In recent years baby seal deaths in Northumberland have reached 45%, with pups being washed away or dying from bad weather.

It is hoped the first pup, born on Tuesday, will survive because of the good weather.

David Steel, Farne Island's head warden, said it was a "bright start to the pupping season".

The Farne Islands in the North Sea are home to the largest English colony of Atlantic grey seals.

Abandoned by mothers

The autumn months bring the birth of hundreds of seal pups on the islands.

When the pups become three to four weeks old they are abandoned by their mothers and given independence.

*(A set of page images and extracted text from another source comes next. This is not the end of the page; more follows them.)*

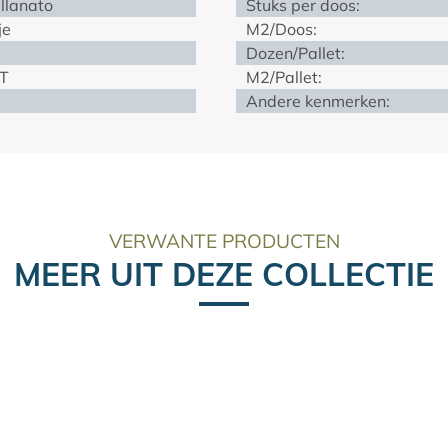
llanato
Stuks per doos:
je
M2/Doos:
Dozen/Pallet:
T
M2/Pallet:
Andere kenmerken:
VERWANTE PRODUCTEN
MEER UIT DEZE COLLECTIE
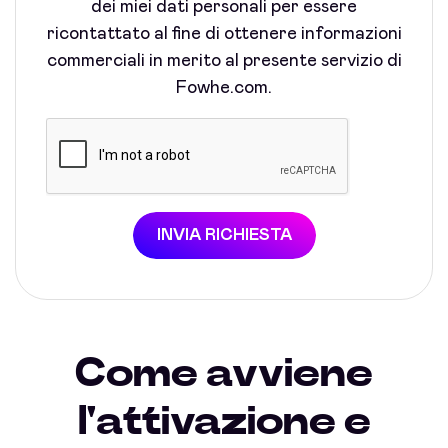
dei miei dati personali per essere
ricontattato al fine di ottenere informazioni
commerciali in merito al presente servizio di
Fowhe.com.
INVIA RICHIESTA
Come avviene
l'attivazione e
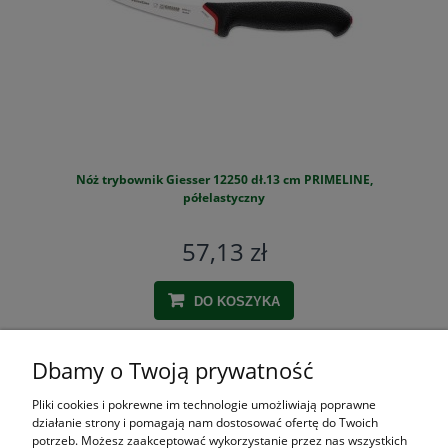
Nóż trybownik Giesser 12250 dł.13 cm PRIMELINE,
S
półelastyczny
57,13 zł
DO KOSZYKA
Dbamy o Twoją prywatność
ZAKUPY
Pliki cookies i pokrewne im technologie umożliwiają poprawne
działanie strony i pomagają nam dostosować ofertę do Twoich
POMOC
potrzeb. Możesz zaakceptować wykorzystanie przez nas wszystkich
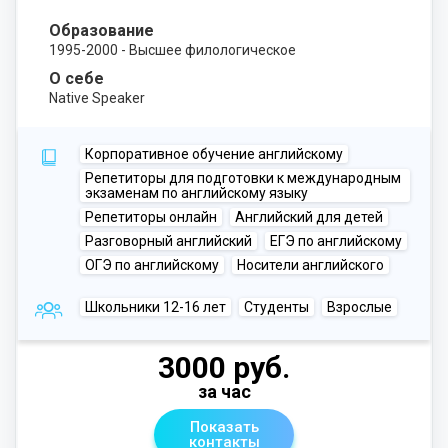
Образование
1995-2000 - Высшее филологическое
О себе
Native Speaker
Корпоративное обучение английскому
Репетиторы для подготовки к международным
экзаменам по английскому языку
Репетиторы онлайн
Английский для детей
Разговорный английский
ЕГЭ по английскому
ОГЭ по английскому
Носители английского
Школьники 12-16 лет
Студенты
Взрослые
3000 руб.
за час
Показать
контакты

The first few weeks of its life are important and bad weather can cut some lives short.

Grey seal facts

  • Grey seals are the largest breeding seals found in the UK.
  • When feeding, these seals can dive to a depth of 70 metres.
  • The Farne Islands are home to the largest English colony of Atlantic grey seals.
  • Grey seals tend to prefer rocky outcrops and quiet coves where they rest, mate, give birth and moult.
  • Grey seals can dive to a depth of 70 metres to find food.

"I think this first seal pup is going to have a great start to life," said Mr Steel. "I think all the early pups will survive to independence.

"The mortality rate should be zero really because none of these pups are going to get washed off to their doom."

In the next few weeks it is hoped there will be about 30 more pups born during a predicted ongoing heatwave.

Even though the mortality rate has been high the population in the Farne Islands is increasing.

Mr Steel said: "The big thing is the weather, the storms, at such a young age up until they become independent, they need to be on land with their mothers.

"Unfortunately a lot do get washed off and won't survive. Their white coat isn't waterproof and it's not designed to be in the sea at such a young age.

"Disease does kill one or two per cent but the majority is lost to the North Sea."

In 2010, 1,499 pups were born on the Farne Islands, with about 300 being born every day in peak time.